Top 10 Mistakes that Traders Make (Part 2)




5. Not hedging the market

While stock prices do move up in the long-term, this movement is not consistent.  The market is riddled with peaks and valleys.  Maintaining only long positions during dips will drastically slow down your compounding gains.  It is wise to hold put options on a few overvalued stocks and exercise them during market corrections.

4. Holding stocks for too long

No one is a fortuneteller.  The position you just entered is not guaranteed to shoot to the moon.  Actually, it is likely to fluctuate up and down over many months.  Holding a stock in hopes for a large gain is a waste of compounded gains.  Sell your stock on a small upswing and buy another one in a dip.

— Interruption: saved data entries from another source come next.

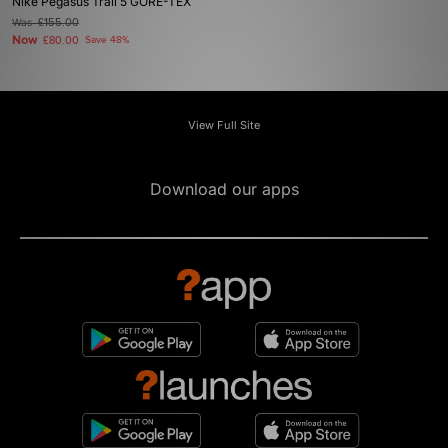
Nike Pegasus Trail 5 GORE-TEX
Was
£155.00
Now
£80.00
Save 48%
View Full Site
Download our apps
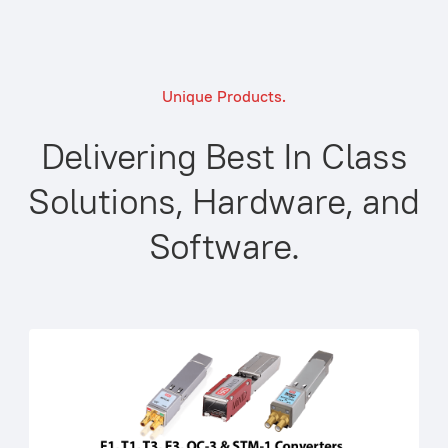
Unique Products.
Delivering Best In Class
Solutions, Hardware, and
Software.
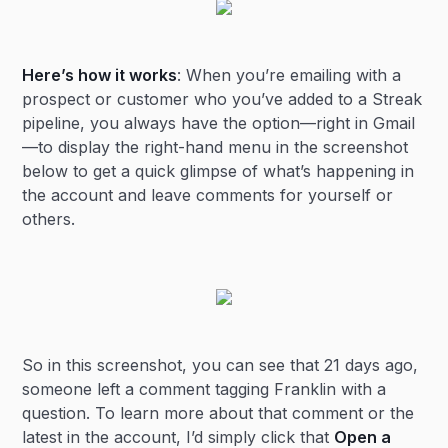
Here’s how it works
: When you’re emailing with a
prospect or customer who you’ve added to a Streak
pipeline, you always have the option—right in Gmail
—to display the right-hand menu in the screenshot
below to get a quick glimpse of what’s happening in
the account and leave comments for yourself or
others.
So in this screenshot, you can see that 21 days ago,
someone left a comment tagging Franklin with a
question. To learn more about that comment or the
latest in the account, I’d simply click that
Open a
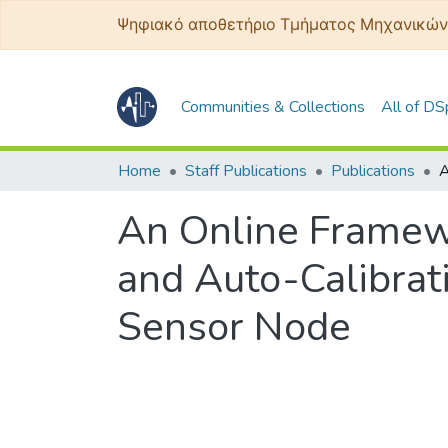
Ψηφιακό αποθετήριο Τμήματος Μηχανικών
Communities & Collections
All of D
Home
Staff Publications
Publications
An Online Framewo
and Auto-Calibrati
Sensor Node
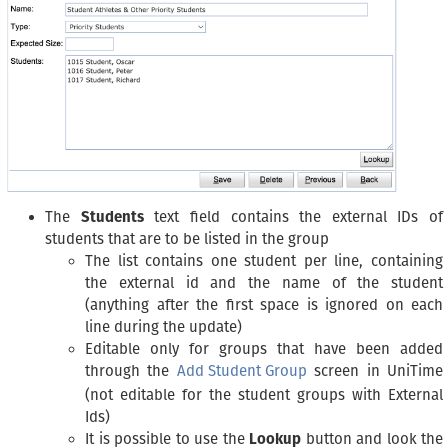
The
Students
text field contains the external IDs of
students that are to be listed in the group
The list contains one student per line, containing
the external id and the name of the student
(anything after the first space is ignored on each
line during the update)
Editable only for groups that have been added
through the
Add Student Group
screen in UniTime
(not editable for the student groups with External
Ids)
It is possible to use the
Lookup
button and look the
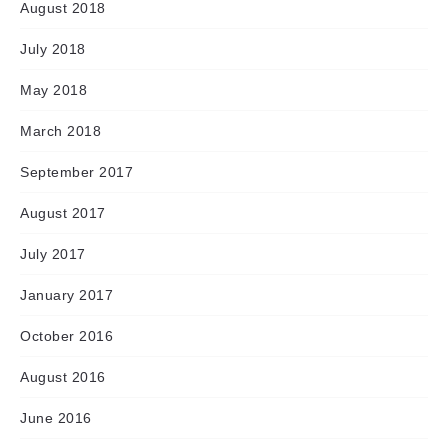
August 2018
July 2018
May 2018
March 2018
September 2017
August 2017
July 2017
January 2017
October 2016
August 2016
June 2016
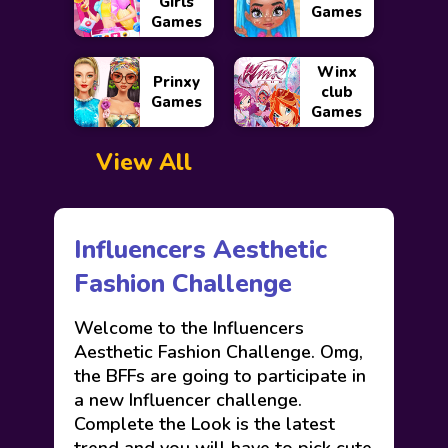
Girls
Games
Games
Winx
Prinxy
club
Games
Games
View All
Influencers Aesthetic
Fashion Challenge
Welcome to the Influencers
Aesthetic Fashion Challenge. Omg,
the BFFs are going to participate in
a new Influencer challenge.
Complete the Look is the latest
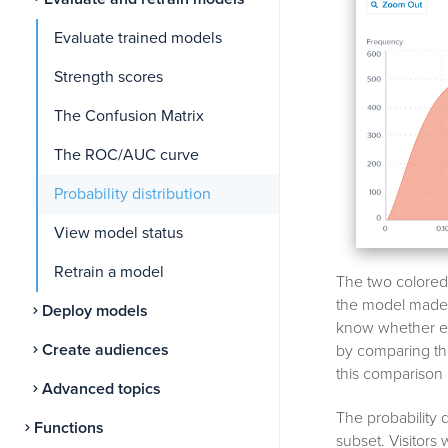
Evaluate trained models
Strength scores
The Confusion Matrix
The ROC/AUC curve
Probability distribution
View model status
Retrain a model
The two colored c
the model made d
Deploy models
know whether eac
Create audiences
by comparing the
this comparison i
Advanced topics
The probability d
Functions
subset. Visitors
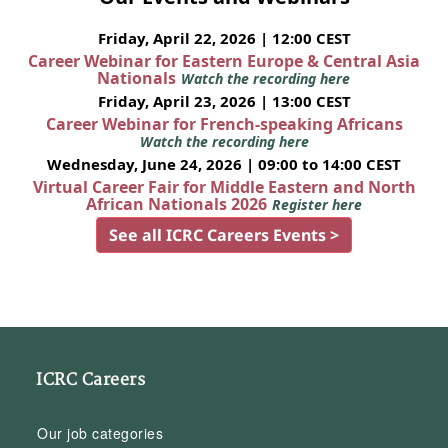
Friday, April 22, 2026 | 12:00 CEST
Career Webinar for Eastern Europe & Central Asia
Nationals
Watch the recording here
Friday, April 23, 2026 | 13:00 CEST
Career Webinar for French-speaking Africans
Watch the recording here
Wednesday, June 24, 2026 | 09:00 to 14:00 CEST
Virtual Career Fair for Middle Eastern and North
African Nationals 2026
Register here
See all ICRC Careers Events >
ICRC Careers
Our job categories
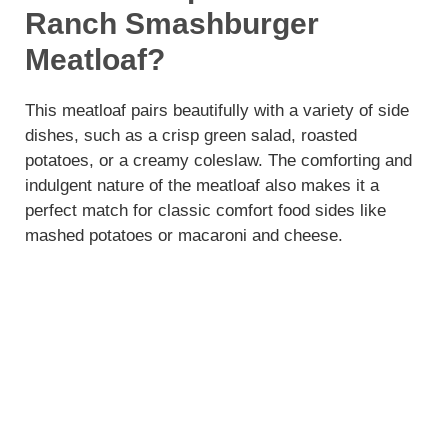
Ranch Smashburger
Meatloaf?
This meatloaf pairs beautifully with a variety of side
dishes, such as a crisp green salad, roasted
potatoes, or a creamy coleslaw. The comforting and
indulgent nature of the meatloaf also makes it a
perfect match for classic comfort food sides like
mashed potatoes or macaroni and cheese.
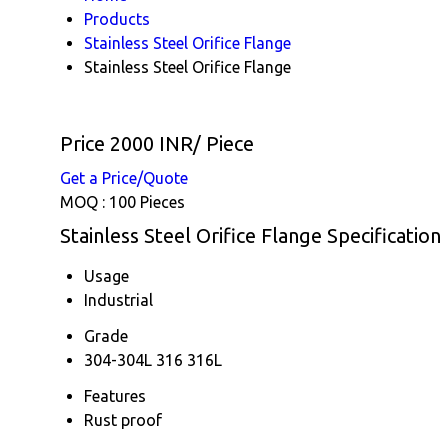
Products
Stainless Steel Orifice Flange
Stainless Steel Orifice Flange
Price 2000 INR
/ Piece
Get a Price/Quote
MOQ :
100 Pieces
Stainless Steel Orifice Flange Specification
Usage
Industrial
Grade
304-304L 316 316L
Features
Rust proof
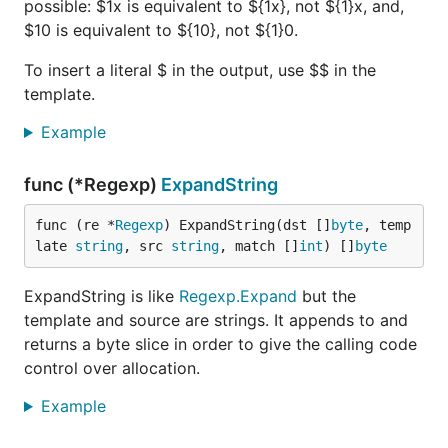
possible: $1x is equivalent to ${1x}, not ${1}x, and,
$10 is equivalent to ${10}, not ${1}0.
To insert a literal $ in the output, use $$ in the
template.
Example
func (*Regexp)
ExpandString
func (re *
Regexp
) ExpandString(dst []
byte
, temp
late 
string
, src 
string
, match []
int
) []
byte
ExpandString is like
Regexp.Expand
but the
template and source are strings. It appends to and
returns a byte slice in order to give the calling code
control over allocation.
Example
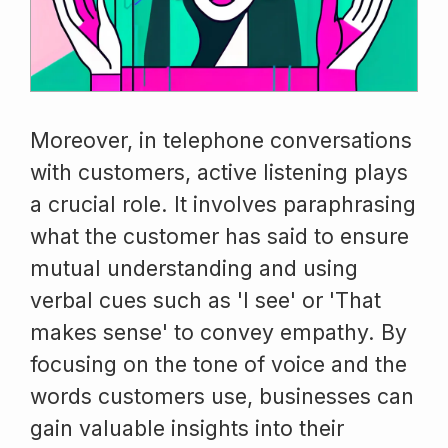
Moreover, in telephone conversations
with customers, active listening plays
a crucial role. It involves paraphrasing
what the customer has said to ensure
mutual understanding and using
verbal cues such as 'I see' or 'That
makes sense' to convey empathy. By
focusing on the tone of voice and the
words customers use, businesses can
gain valuable insights into their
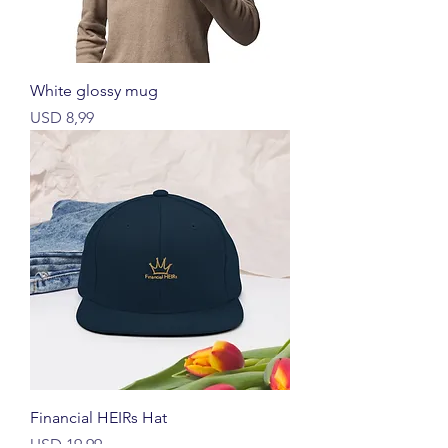
White glossy mug
Price
USD 8,99
Financial HEIRs Hat
Price
USD 19,99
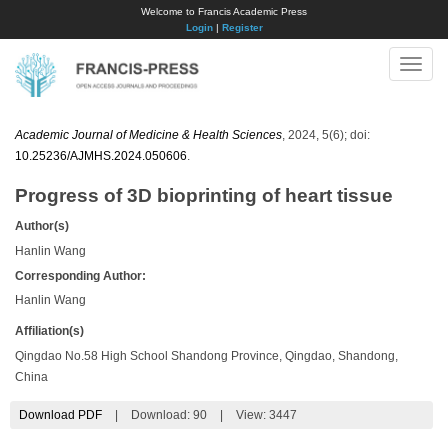
Welcome to Francis Academic Press
Login
|
Register
Toggle
naviga
Academic Journal of Medicine & Health Sciences
, 2024, 5(6); doi:
10.25236/AJMHS.2024.050606
.
Progress of 3D bioprinting of heart tissue
Author(s)
Hanlin Wang
Corresponding Author:
Hanlin Wang
Affiliation(s)
Qingdao No.58 High School Shandong Province, Qingdao, Shandong,
China
Download PDF
|
Download:
90
|
View: 3447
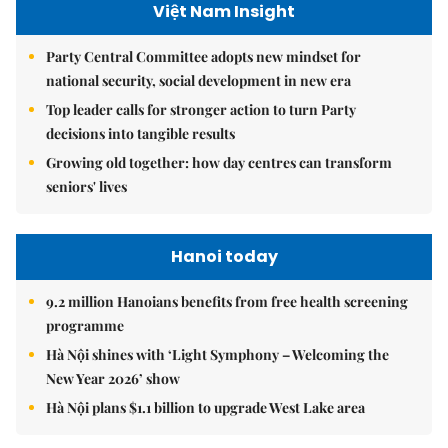
Việt Nam Insight
Party Central Committee adopts new mindset for
national security, social development in new era
Top leader calls for stronger action to turn Party
decisions into tangible results
Growing old together: how day centres can transform
seniors' lives
Hanoi today
9.2 million Hanoians benefits from free health screening
programme
Hà Nội shines with ‘Light Symphony – Welcoming the
New Year 2026’ show
Hà Nội plans $1.1 billion to upgrade West Lake area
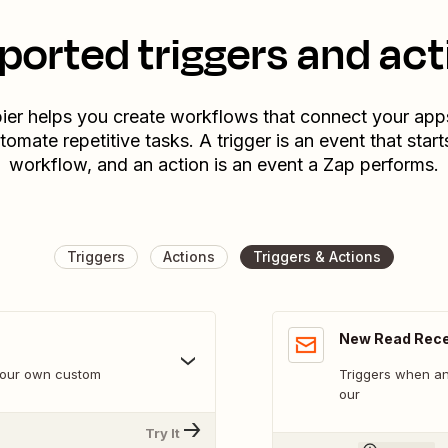
ported triggers and act
ier helps you create workflows that connect your app
tomate repetitive tasks. A trigger is an event that start
workflow, and an action is an event a Zap performs.
Triggers
Actions
Triggers & Actions
New Read Rece
 your own custom
Triggers when an
our
Try It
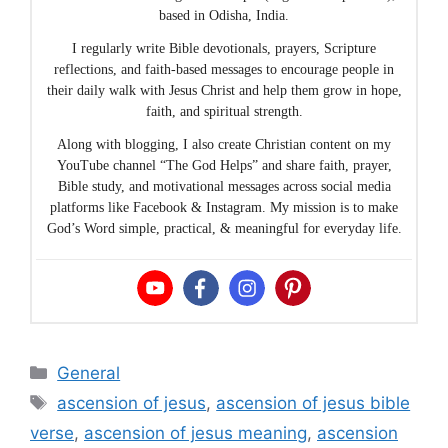
based in Odisha, India.
I regularly write Bible devotionals, prayers, Scripture
reflections, and faith-based messages to encourage people in
their daily walk with Jesus Christ and help them grow in hope,
faith, and spiritual strength.
Along with blogging, I also create Christian content on my
YouTube channel “The God Helps” and share faith, prayer,
Bible study, and motivational messages across social media
platforms like Facebook & Instagram. My mission is to make
God’s Word simple, practical, & meaningful for everyday life.
Categories
General
Tags
ascension of jesus
,
ascension of jesus bible
verse
,
ascension of jesus meaning
,
ascension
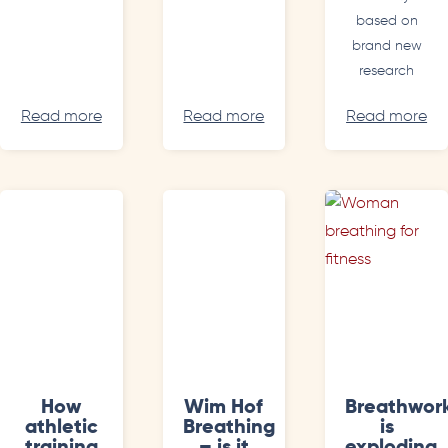
based on
brand new
research
Read more
Read more
Read more
How
Wim Hof
Breathwor
athletic
Breathing
is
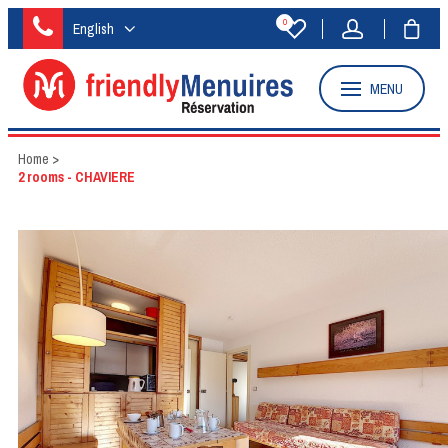
0
English
MENU
Home
>
2 rooms - CHAVIERE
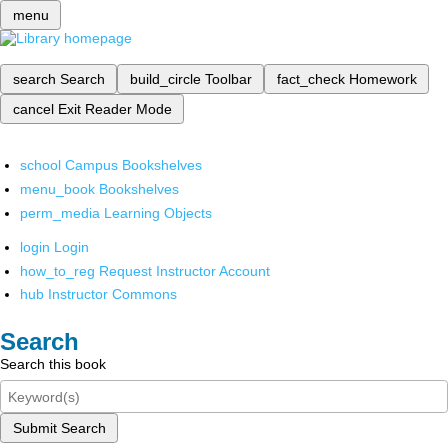
menu
search
Search
build_circle
Toolbar
fact_check
Homework
cancel
Exit Reader Mode
school
Campus Bookshelves
menu_book
Bookshelves
perm_media
Learning Objects
login
Login
how_to_reg
Request Instructor Account
hub
Instructor Commons
Search
Search this book
Submit Search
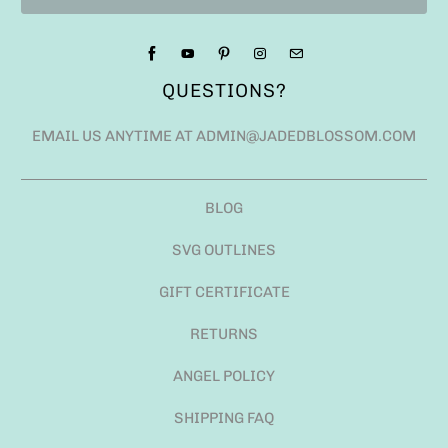
QUESTIONS?
EMAIL US ANYTIME AT ADMIN@JADEDBLOSSOM.COM
BLOG
SVG OUTLINES
GIFT CERTIFICATE
RETURNS
ANGEL POLICY
SHIPPING FAQ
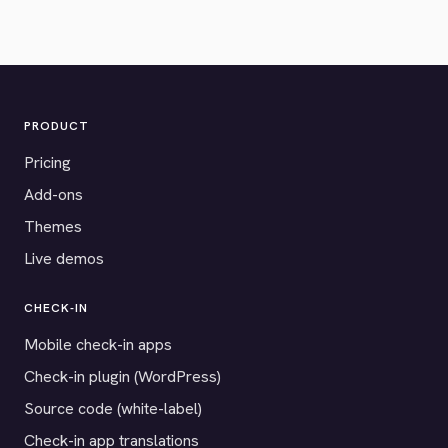
PRODUCT
Pricing
Add-ons
Themes
Live demos
CHECK-IN
Mobile check-in apps
Check-in plugin (WordPress)
Source code (white-label)
Check-in app translations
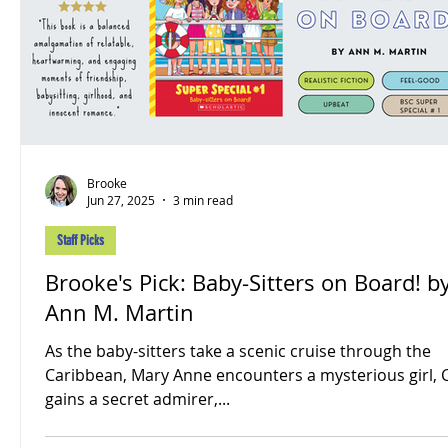
Brooke
Jun 27, 2025
3 min read
Staff Picks
Brooke's Pick: Baby-Sitters on Board! b
Ann M. Martin
As the baby-sitters take a scenic cruise through the
Caribbean, Mary Anne encounters a mysterious girl, 
gains a secret admirer,...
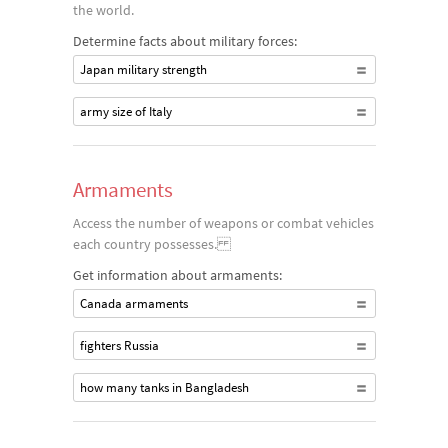
the world.
Determine facts about military forces:
Japan military strength
army size of Italy
Armaments
Access the number of weapons or combat vehicles
each country possesses.
Get information about armaments:
Canada armaments
fighters Russia
how many tanks in Bangladesh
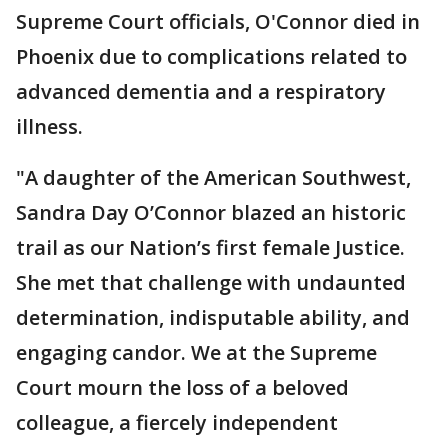
Supreme Court officials, O'Connor died in
Phoenix due to complications related to
advanced dementia and a respiratory
illness.
"A daughter of the American Southwest,
Sandra Day O’Connor blazed an historic
trail as our Nation’s first female Justice.
She met that challenge with undaunted
determination, indisputable ability, and
engaging candor. We at the Supreme
Court mourn the loss of a beloved
colleague, a fiercely independent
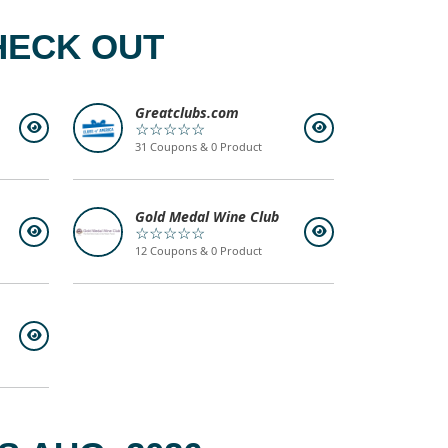
HECK OUT
Greatclubs.com
☆☆☆☆☆
31 Coupons & 0 Product
Gold Medal Wine Club
☆☆☆☆☆
12 Coupons & 0 Product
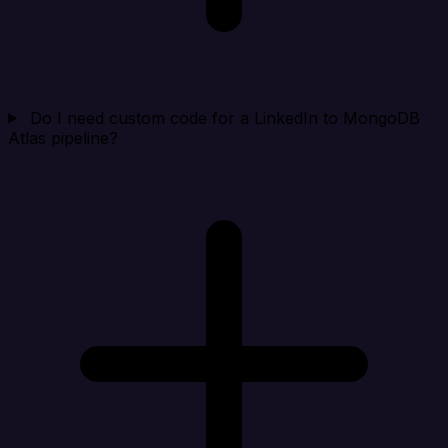
Do I need custom code for a LinkedIn to MongoDB
Atlas pipeline?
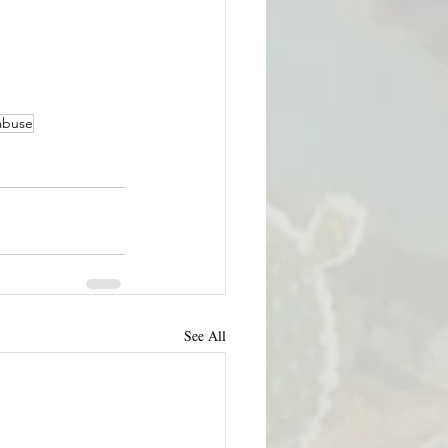
abuse
See All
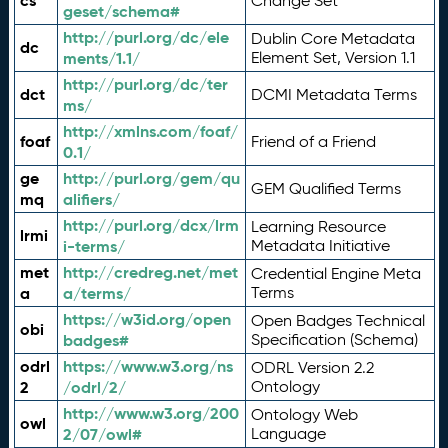
cs
Change Set
geset/schema#
http://purl.org/dc/ele
Dublin Core Metadata
dc
ments/1.1/
Element Set, Version 1.1
http://purl.org/dc/ter
dct
DCMI Metadata Terms
ms/
http://xmlns.com/foaf/
foaf
Friend of a Friend
0.1/
ge
http://purl.org/gem/qu
GEM Qualified Terms
mq
alifiers/
http://purl.org/dcx/lrm
Learning Resource
lrmi
i-terms/
Metadata Initiative
met
http://credreg.net/met
Credential Engine Meta
a
a/terms/
Terms
https://w3id.org/open
Open Badges Technical
obi
badges#
Specification (Schema)
odrl
https://www.w3.org/ns
ODRL Version 2.2
2
/odrl/2/
Ontology
http://www.w3.org/200
Ontology Web
owl
2/07/owl#
Language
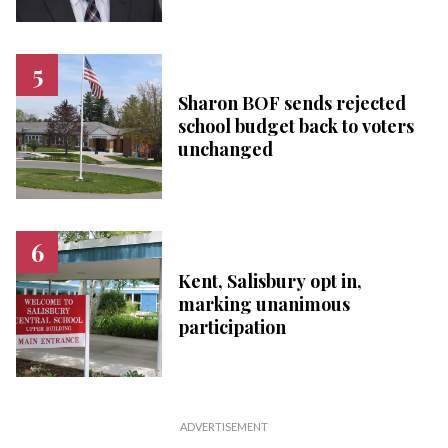
Sharon BOF sends rejected
school budget back to voters
unchanged
Kent, Salisbury opt in,
marking unanimous
participation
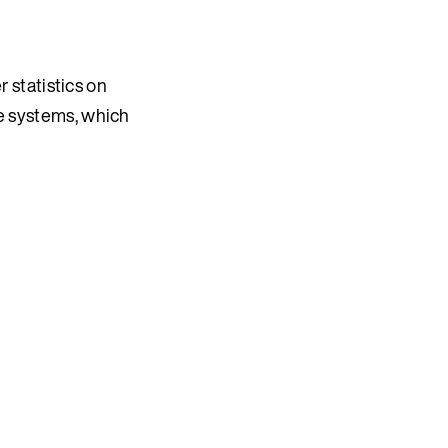
 statistics on
e systems, which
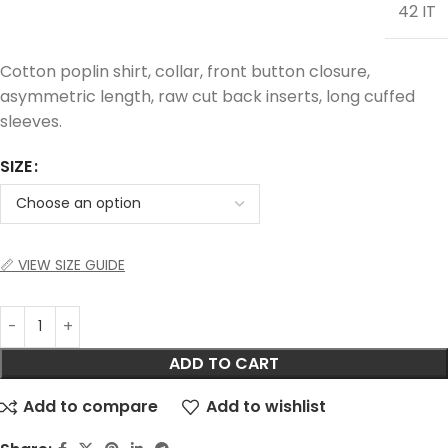
42 IT
Cotton poplin shirt, collar, front button closure,
asymmetric length, raw cut back inserts, long cuffed
sleeves.
SIZE
📏 VIEW SIZE GUIDE
ADD TO CART
Add to compare
Add to wishlist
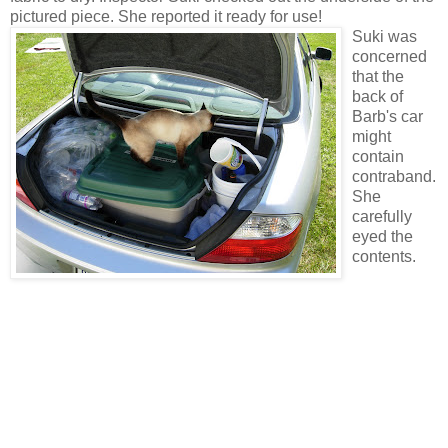
pictured piece. She reported it ready for use!
Suki was
concerned
that the
back of
Barb's car
might
contain
contraband.
She
carefully
eyed the
contents.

3. Putting all their money into one stock

Traders who fear the market are those who have put most of their money in a single stock.  There is no perfect stock or buy-in opportunity; thinking so will only result in irrational decisions when the stock dips down.  A company with the cleanest complexion can be hideous when the makeup is removed. 

2. Not using fundamentals

The stock market is a representation of the age-old barter-and-trade system.  You have something that another person wants, and that person has something you want.  As long as someone else wants what you have, you're able to profit.  However if that demand diminishes you will be stuck holding a worthless product.  The best way to ensure that your product will always be in demand is to invest on tangible principles: a company's assets, cash, or earnings.  The worst way to ensure your product will be in demand?  Investing on speculation, technical indicators, or rumors… any of these can disappear within a second's notice.

1. Doing too much analysis

The more work one has put into a project, the more confident they are in its validity.  Stock traders create all sorts of complex analyses, back test it until it works, then convince themselves that they have found the magic formula. 

Stock trading is not complex; it is a simple barter-and-trade system.  In this type of system the person who succeeds is the person that is able to make consistently rational decisions; earning small gains on a large volume of trades.

There are many trading platforms that advertise their complex stock analysis tools, all decked out with colorful charts, gauges, and numbers that give the appearance of wise investing.  The opposite is true, however.  Relying on these flavor-of-the-month tools pulls the trader away from relying on what matters: using basic business concepts to profit off emotional traders.

That's all that matters.  Stick with that concept and you will profit from those who cannot.